Now, in the staging environment (stage/services/webserver-cluster/main.tf), you can keep the cluster small and inexpensive by setting instance_type to "t2.micro" and min_size and max_size to 2:

module "webserver_cluster" {
  source = "../../../modules/services/webserver-cluster"

  cluster_name           = "webservers-stage"
  db_remote_state_bucket = "(YOUR_BUCKET_NAME)"
  db_remote_state_key    = "stage/data-stores/mysql/terraform.tfstate"

  instance_type = "t2.micro"
  min_size      = 2
  max_size      = 2
}

On the other hand, in the production environment, you can use a larger instance_type with more CPU and memory, such as m4.large (be aware that this Instance type is not part of the AWS free tier, so if you’re just using this for learning and don’t want to be charged, stick with "t2.micro" for the instance_type), and you can set max_size to 10 to allow the cluster to shrink or grow depending on the load (don’t worry, the cluster will launch with two Instances initially):

module "webserver_cluster" {
  source = "../../../modules/services/webserver-cluster"

  cluster_name           = "webservers-prod"
  db_remote_state_bucket = "(YOUR_BUCKET_NAME)"
  db_remote_state_key    = "prod/data-stores/mysql/terraform.tfstate"

  instance_type = "m4.large"
  min_size      = 2
  max_size      = 10
}

Module Locals

Using input variables to define your module’s inputs is great, but what if you need a way to define a variable in your module to do some intermediary calculation, or just to keep your code DRY, but you don’t want to expose that variable as a configurable input?
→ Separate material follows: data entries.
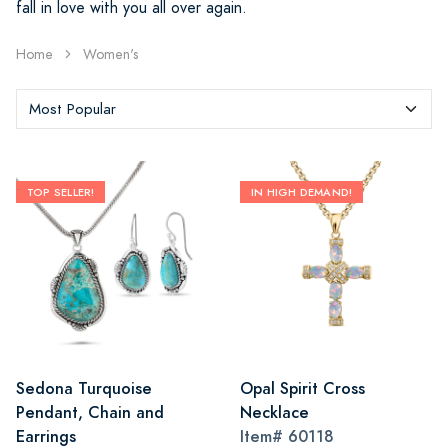
fall in love with you all over again.
Home
Women's
TOP SELLER!
IN HIGH DEMAND!
Sedona Turquoise
Opal Spirit Cross
Pendant, Chain and
Necklace
Earrings
Item#
60118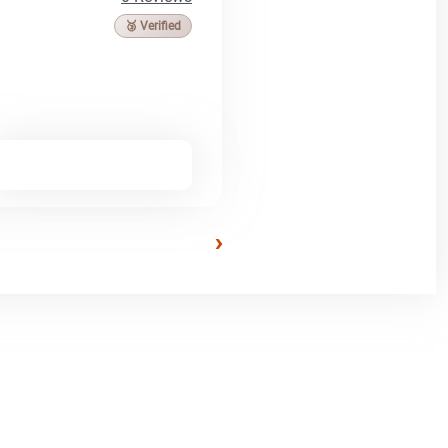
🥉 Verified
›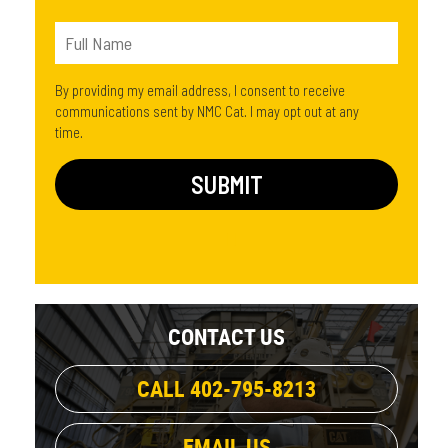
By providing my email address, I consent to receive
communications sent by NMC Cat. I may opt out at any
time.
CONTACT US
CALL 402-795-8213
EMAIL US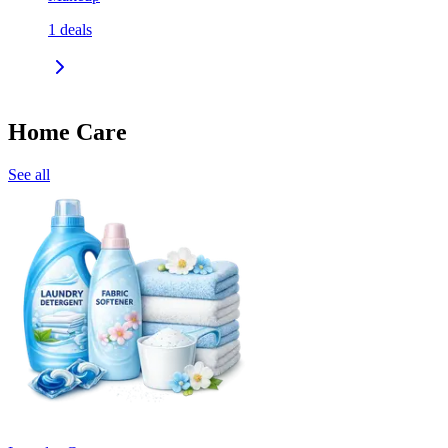
1
deals
Home Care
See all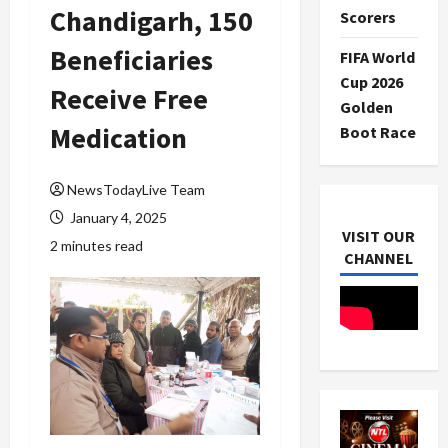
Chandigarh, 150
Scorers
Beneficiaries
FIFA World
Cup 2026
Receive Free
Golden
Medication
Boot Race
NewsTodayLive Team
January 4, 2025
VISIT OUR
2 minutes read
CHANNEL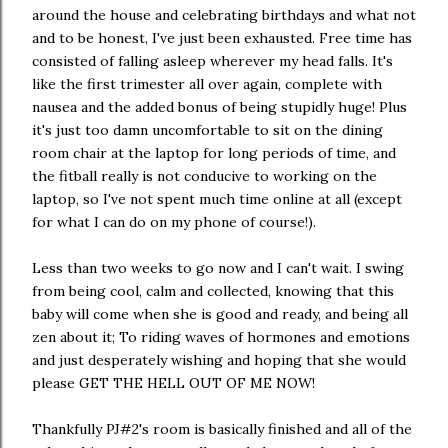
around the house and celebrating birthdays and what not
and to be honest, I've just been exhausted. Free time has
consisted of falling asleep wherever my head falls. It's
like the first trimester all over again, complete with
nausea and the added bonus of being stupidly huge! Plus
it's just too damn uncomfortable to sit on the dining
room chair at the laptop for long periods of time, and
the fitball really is not conducive to working on the
laptop, so I've not spent much time online at all (except
for what I can do on my phone of course!).
Less than two weeks to go now and I can't wait. I swing
from being cool, calm and collected, knowing that this
baby will come when she is good and ready, and being all
zen about it; To riding waves of hormones and emotions
and just desperately wishing and hoping that she would
please GET THE HELL OUT OF ME NOW!
Thankfully PJ#2's room is basically finished and all of the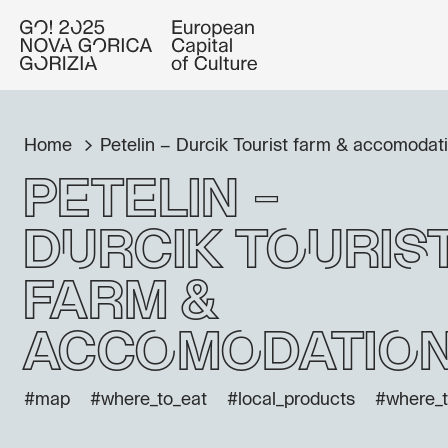
Home
Petelin – Durcik Tourist farm & accomodat
Petelin –
Durcik Touris
farm &
accomodatio
#map
#where_to_eat
#local_products
#where_t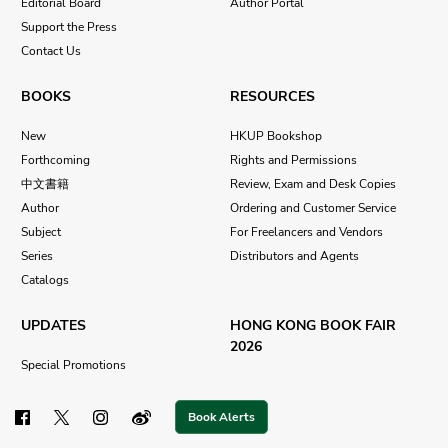
Editorial Board
Author Portal
Support the Press
Contact Us
BOOKS
RESOURCES
New
HKUP Bookshop
Forthcoming
Rights and Permissions
中文書籍
Review, Exam and Desk Copies
Author
Ordering and Customer Service
Subject
For Freelancers and Vendors
Series
Distributors and Agents
Catalogs
UPDATES
HONG KONG BOOK FAIR
2026
Special Promotions
Book Alerts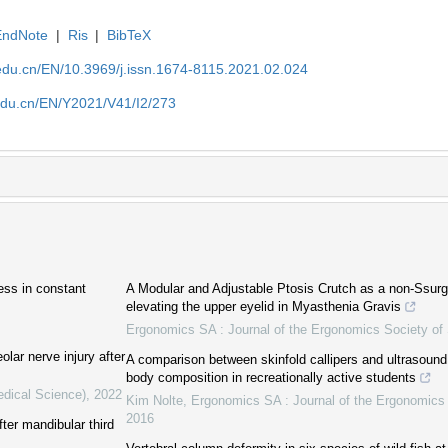
EndNote
|
Ris
|
BibTeX
edu.cn/EN/10.3969/j.issn.1674-8115.2021.02.024
edu.cn/EN/Y2021/V41/I2/273
ess in constant
A Modular and Adjustable Ptosis Crutch as a non-Ssurgic
elevating the upper eyelid in Myasthenia Gravis
Ergonomics SA : Journal of the Ergonomics Society of 
olar nerve injury after
A comparison between skinfold callipers and ultrasound
body composition in recreationally active students
edical Science)
,
2022
Kim Nolte
,
Ergonomics SA : Journal of the Ergonomics 
2016
fter mandibular third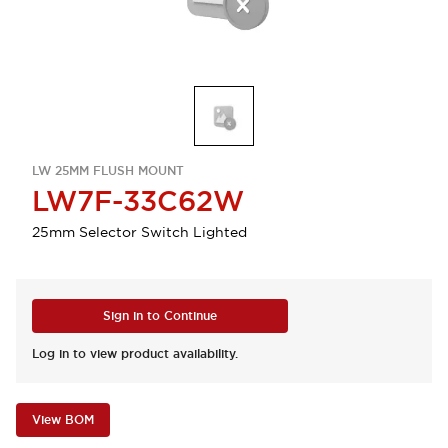
LW 25MM FLUSH MOUNT
LW7F-33C62W
25mm Selector Switch Lighted
Sign in to Continue
Log in to view product availability.
View BOM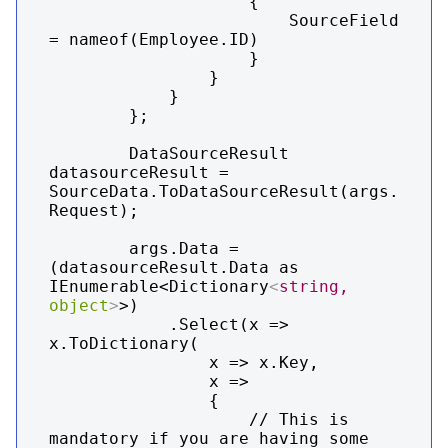
                    {

                        SourceField 
= nameof(Employee.ID)

                    }

                }

            }

        };

        DataSourceResult 
datasourceResult = 
SourceData.ToDataSourceResult(args.
Request);

        args.Data = 
(datasourceResult.Data as 
IEnumerable<Dictionary
<
string,
object
>
>)

            .Select(x => 
x.ToDictionary(

                x => x.Key,

                x =>

                {

                    // This is 
mandatory if you are having some 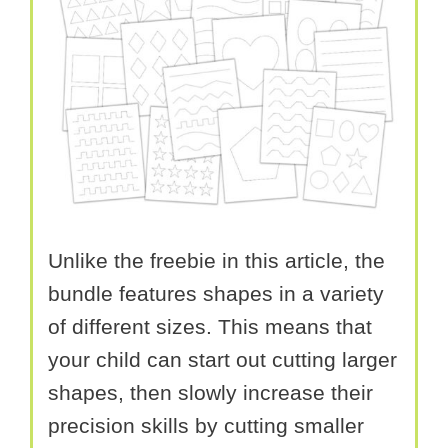
Unlike the freebie in this article, the
bundle features shapes in a variety
of different sizes. This means that
your child can start out cutting larger
shapes, then slowly increase their
precision skills by cutting smaller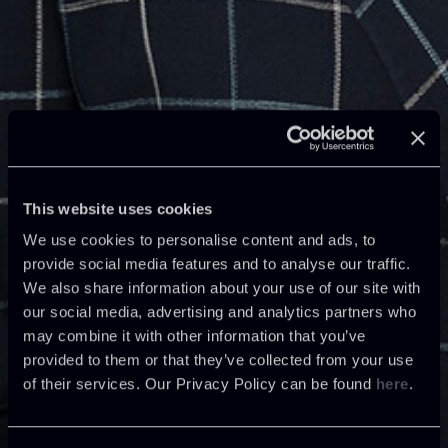
This website uses cookies
We use cookies to personalise content and ads, to
provide social media features and to analyse our traffic.
We also share information about your use of our site with
our social media, advertising and analytics partners who
may combine it with other information that you’ve
provided to them or that they’ve collected from your use
of their services. Our Privacy Policy can be found
here
.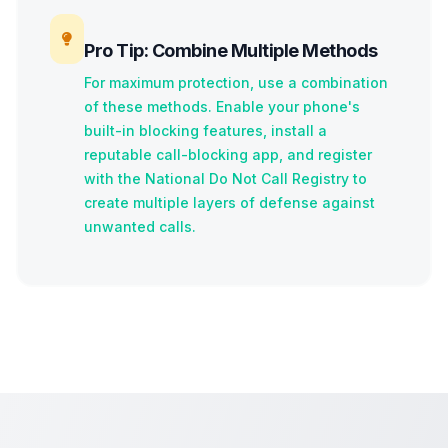
Pro Tip: Combine Multiple Methods
For maximum protection, use a combination
of these methods. Enable your phone's
built-in blocking features, install a
reputable call-blocking app, and register
with the National Do Not Call Registry to
create multiple layers of defense against
unwanted calls.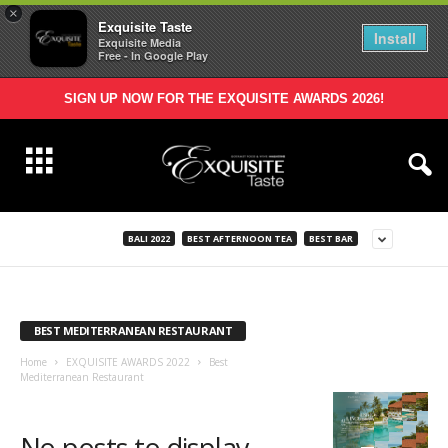
×
Exquisite Taste
Install
Exquisite Media
Free - In Google Play
SIGN UP NOW FOR THE EXQUISITE AWARDS 2026!
BALI 2022
BEST AFTERNOON TEA
BEST BAR
BEST MEDITERRANEAN RESTAURANT
Home
EXQUISITE AWARDS 2022
Best
Mediterranean Restaurant
No posts to display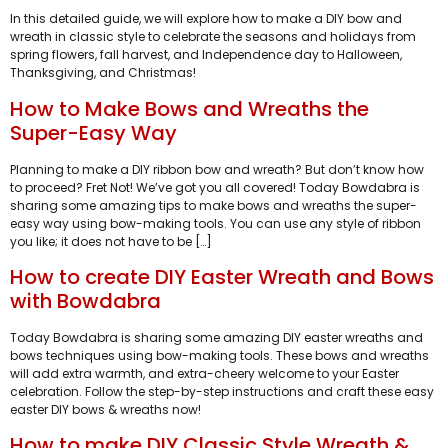
In this detailed guide, we will explore how to make a DIY bow and
wreath in classic style to celebrate the seasons and holidays from
spring flowers, fall harvest, and Independence day to Halloween,
Thanksgiving, and Christmas!
How to Make Bows and Wreaths the
Super-Easy Way
Planning to make a DIY ribbon bow and wreath? But don’t know how
to proceed? Fret Not! We’ve got you all covered! Today Bowdabra is
sharing some amazing tips to make bows and wreaths the super-
easy way using bow-making tools. You can use any style of ribbon
you like; it does not have to be […]
How to create DIY Easter Wreath and Bows
with Bowdabra
Today Bowdabra is sharing some amazing DIY easter wreaths and
bows techniques using bow-making tools. These bows and wreaths
will add extra warmth, and extra-cheery welcome to your Easter
celebration. Follow the step-by-step instructions and craft these easy
easter DIY bows & wreaths now!
How to make DIY Classic Style Wreath &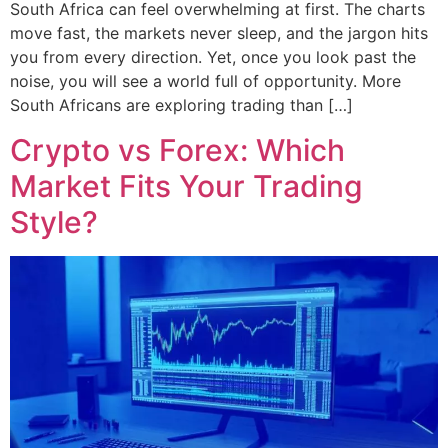
South Africa can feel overwhelming at first. The charts
move fast, the markets never sleep, and the jargon hits
you from every direction. Yet, once you look past the
noise, you will see a world full of opportunity. More
South Africans are exploring trading than […]
Crypto vs Forex: Which
Market Fits Your Trading
Style?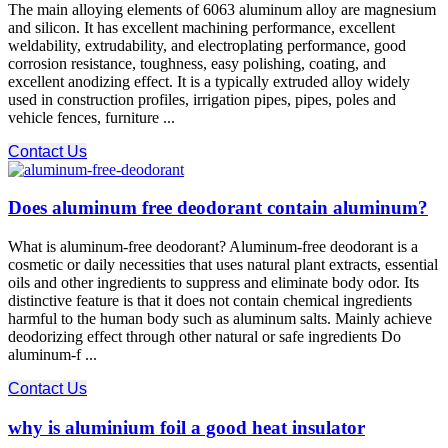
The main alloying elements of 6063 aluminum alloy are magnesium
and silicon. It has excellent machining performance, excellent
weldability, extrudability, and electroplating performance, good
corrosion resistance, toughness, easy polishing, coating, and
excellent anodizing effect. It is a typically extruded alloy widely
used in construction profiles, irrigation pipes, pipes, poles and
vehicle fences, furniture ...
Contact Us
Does aluminum free deodorant contain aluminum?
What is aluminum-free deodorant? Aluminum-free deodorant is a
cosmetic or daily necessities that uses natural plant extracts, essential
oils and other ingredients to suppress and eliminate body odor. Its
distinctive feature is that it does not contain chemical ingredients
harmful to the human body such as aluminum salts. Mainly achieve
deodorizing effect through other natural or safe ingredients Do
aluminum-f ...
Contact Us
why is aluminium foil a good heat insulator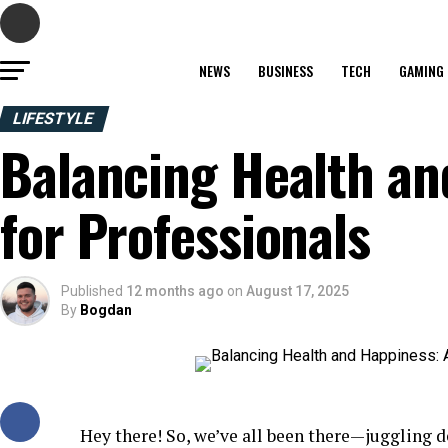
NEWS
BUSINESS
TECH
GAMING
LIFESTYLE
Balancing Health an
for Professionals
Published
12 months ago
on
August 17, 2025
By
Bogdan
Hey there! So, we’ve all been there—juggling 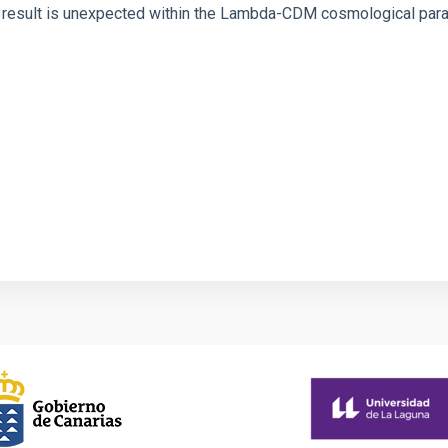
is result is unexpected within the Lambda-CDM cosmological para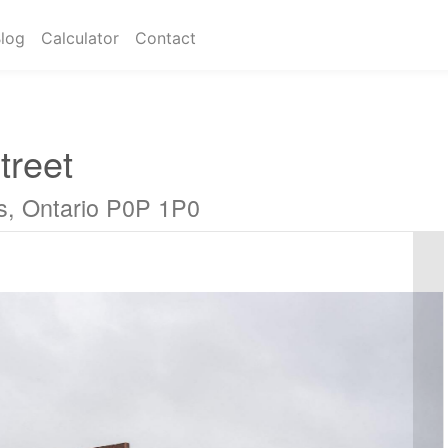
log
Calculator
Contact
treet
s, Ontario P0P 1P0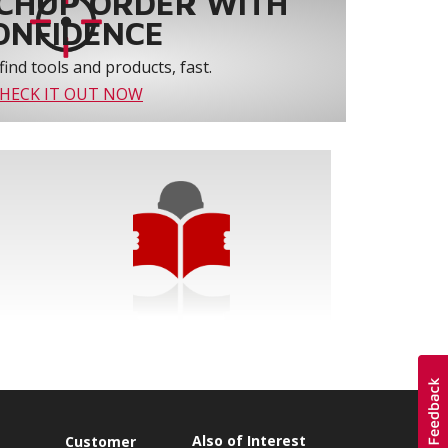
CHUP ORDER WITH
ONFIDENCE
find tools and products, fast.
HECK IT OUT NOW
Also of Interest
s
Customer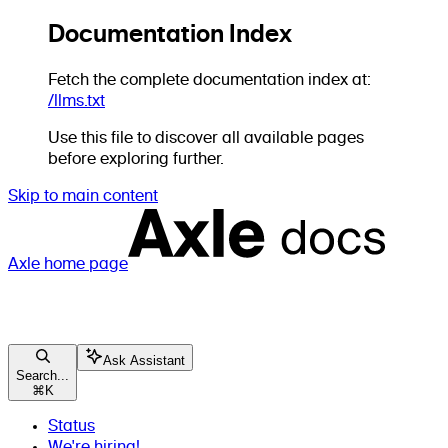
Documentation Index
Fetch the complete documentation index at:
/llms.txt
Use this file to discover all available pages
before exploring further.
Skip to main content
Axle
home page
Ask Assistant
Search...
⌘
K
Status
We're hiring!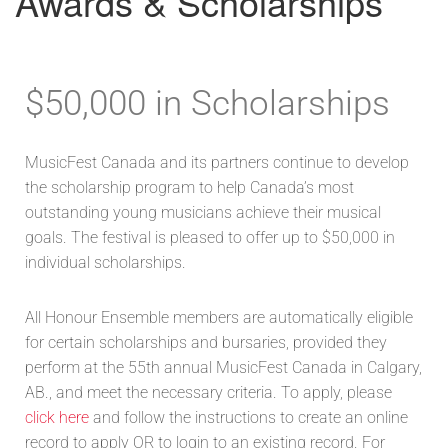
Awards & Scholarships
$50,000 in Scholarships
MusicFest Canada and its partners continue to develop
the scholarship program to help Canada’s most
outstanding young musicians achieve their musical
goals. The festival is pleased to offer up to $50,000 in
individual scholarships.
All Honour Ensemble members are automatically eligible
for certain scholarships and bursaries, provided they
perform at the 55th annual MusicFest Canada in Calgary,
AB., and meet the necessary criteria. To apply, please
click here
and follow the instructions to create an online
record to apply OR to login to an existing record. For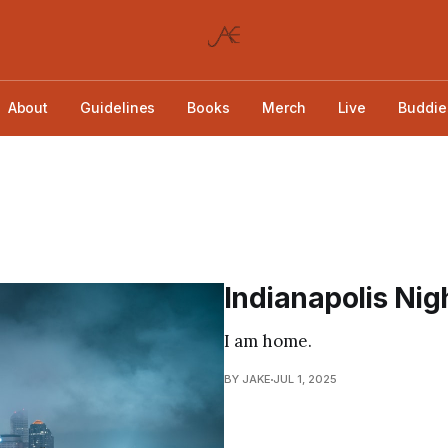
About
Guidelines
Books
Merch
Live
Buddie
Indianapolis Nig
I am home.
BY JAKE
JUL 1, 2025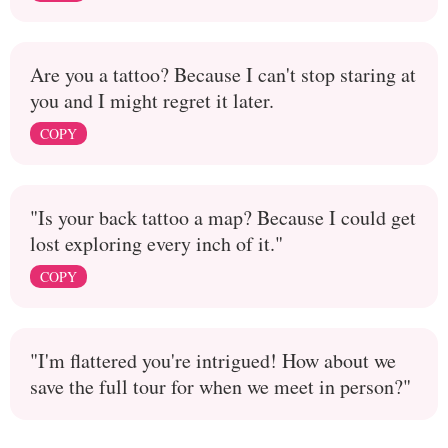
Are you a tattoo? Because I can't stop staring at
you and I might regret it later.
COPY
"Is your back tattoo a map? Because I could get
lost exploring every inch of it."
COPY
"I'm flattered you're intrigued! How about we
save the full tour for when we meet in person?"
For example, the load balancer in the webserver-cluster module in modules/services/webserver-cluster/main.tf listens on port 80, the default port for HTTP. This port number is currently copied and pasted in multiple places, including the load balancer listener:

resource "aws_lb_listener" "http" {
  load_balancer_arn = aws_lb.example.arn
  port              = 80
  protocol          = "HTTP"

  # By default, return a simple 404 page
  default_action {
    type = "fixed-response"

    fixed_response {
      content_type = "text/plain"
      message_body = "404: page not found"
      status_code  = 404
    }
  }
}

And the load balancer security group:

resource "aws_security_group" "alb" {
  name = "${var.cluster_name}-alb"

  ingress {
    from_port   = 80
    to_port     = 80
    protocol    = "tcp"
    cidr_blocks = ["0.0.0.0/0"]
  }

  egress {
    from_port   = 0
    to_port     = 0
    protocol    = "-1"
    cidr_blocks = ["0.0.0.0/0"]
  }
}

The values in the security group, including the “all IPs” CIDR block 0.0.0.0/0, the “any port” value of 0, and the “any protocol” value of "-1" are also copied and pasted in several places throughout the module. Having these magical values hardcoded in multiple places makes the code more difficult to read and maintain. You could extract values into input variables, but then users of your module will be able to (accidentally) override these values, which you might not want. Instead of using input variables, you can define these as local values in a locals block:

locals {
  http_port    = 80
  any_port     = 0
  any_protocol = "-1"
  tcp_protocol = "tcp"
  all_ips      = ["0.0.0.0/0"]
}

Local values allow you to assign a name to any Terraform expression, and to use that name throughout the module. These names are only visible within the module, so they will have no impact on other modules, and you can’t override these values from outside of the module. To read the value of a local, you need to use a local reference, which uses the following syntax:

local.<NAME>

Use this syntax to update your load-balancer listener:

resource "aws_lb_listener" "http" {
  load_balancer_arn = aws_lb.example.arn
  port              = local.http_port
  protocol          = "HTTP"

  # By default, return a simple 404 page
  default_action {
    type = "fixed-response"

    fixed_response {
      content_type = "text/plain"
      message_body = "404: page not found"
      status_code  = 404
    }
  }
}

And all the security groups in the module, including the load-balancer security group:

resource "aws_security_group" "alb" {
  name = "${var.cluster_name}-alb"

  ingress {
    from_port   = local.http_port
    to_port     = local.http_port
    protocol    = local.tcp_protocol
    cidr_blocks = local.all_ips
  }

  egress {
    from_port   = local.any_port
    to_port     = local.any_port
    protocol    = local.any_protocol
    cidr_blocks = local.all_ips
  }
}

Locals make your code easier to read and maintain, so use them often.

Module Outputs

A powerful feature of ASGs is that you can configure them to increase or decrease the number of servers you have running in response to load. One way to do this is to use a scheduled action, which can change the size of the cluster at a scheduled time during the day. For example, if traffic to your cluster is much higher during normal business hours, you can use a scheduled action to increase the number of servers at 9 a.m. and decrease it at 5 p.m.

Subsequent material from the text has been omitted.